Last Updated on May 10, 2015, by eNotes Editorial. Word Count: 250
Much has been written about the relationship of Plath’s personal life and her work. Although her poems at first glance seem to be about impersonal subjects, they often seem to contain a personal connection. Indeed, critics often find it difficult to interpret Plath’s poems without drawing conclusions based upon her suicide and earlier breakdown. One of her most ardent supporters, A. Alvarez, however, cautioned against placing too much emphasis on the autobiographical aspects of Plath’s poetry. While he praised her exploration of the themes of death and suicide, he added that he “was not in any sense meaning to imply that breakdown or suicide is a validation of what I now call Extremist poetry.

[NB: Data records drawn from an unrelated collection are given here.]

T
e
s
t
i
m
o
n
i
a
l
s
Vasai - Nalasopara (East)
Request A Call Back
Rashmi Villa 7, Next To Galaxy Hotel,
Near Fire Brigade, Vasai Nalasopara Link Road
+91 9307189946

No amount of personal horror will make a good poet out of a bad one.” In the case of Plath, he noted: “The very source of her creative energy was, it turned out, her self-destructiveness. But it was, precisely, a source of living energy, of her imaginative, creative power.”

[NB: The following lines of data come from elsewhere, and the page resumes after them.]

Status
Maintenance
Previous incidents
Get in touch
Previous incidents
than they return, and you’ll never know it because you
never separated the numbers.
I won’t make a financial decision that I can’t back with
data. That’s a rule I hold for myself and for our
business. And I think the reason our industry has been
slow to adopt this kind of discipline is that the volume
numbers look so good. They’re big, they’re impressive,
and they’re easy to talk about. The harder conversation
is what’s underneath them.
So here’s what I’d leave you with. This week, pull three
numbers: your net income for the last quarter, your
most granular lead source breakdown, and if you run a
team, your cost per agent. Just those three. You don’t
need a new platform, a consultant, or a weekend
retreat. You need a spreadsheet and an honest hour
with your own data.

“Blackberrying” did not appear in print until long after Plath’s death. In a 1985 retrospective survey of Plath’s poetry, Stanley Plumly wrote enthusiastically, “‘Blackberrying,’ it seems to me, brings together the best vocal and most effective visual impulses in Plath’s poetry. It gives the speaker her role without sacrificing the poem’s purchase on the actual impinging natural world. It enlarges rather than reduces. Its ceremony comes from one of the poet’s most disguised sources, the small moment, the domestic life.”